* Aim of the task: Only the pictures are to be dropped; return all other data below exactly.

Extracted page text data:
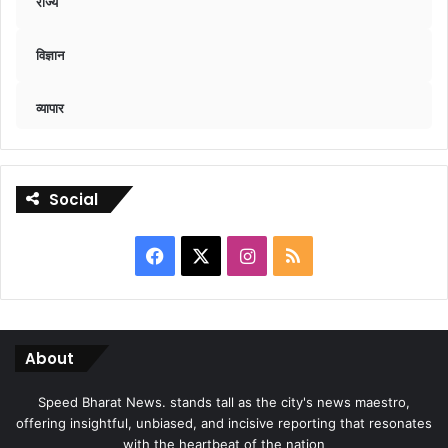
राज्य
विज्ञान
व्यापार
Social
Facebook
X
Instagram
RSS
About
Speed Bharat News. stands tall as the city's news maestro,
offering insightful, unbiased, and incisive reporting that resonates
with the heartbeat of the nation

* Exercise response:
राज्य
विज्ञान
व्यापार
Social
Facebook
X
Instagram
RSS
About
Speed Bharat News. stands tall as the city's news maestro,
offering insightful, unbiased, and incisive reporting that resonates
with the heartbeat of the nation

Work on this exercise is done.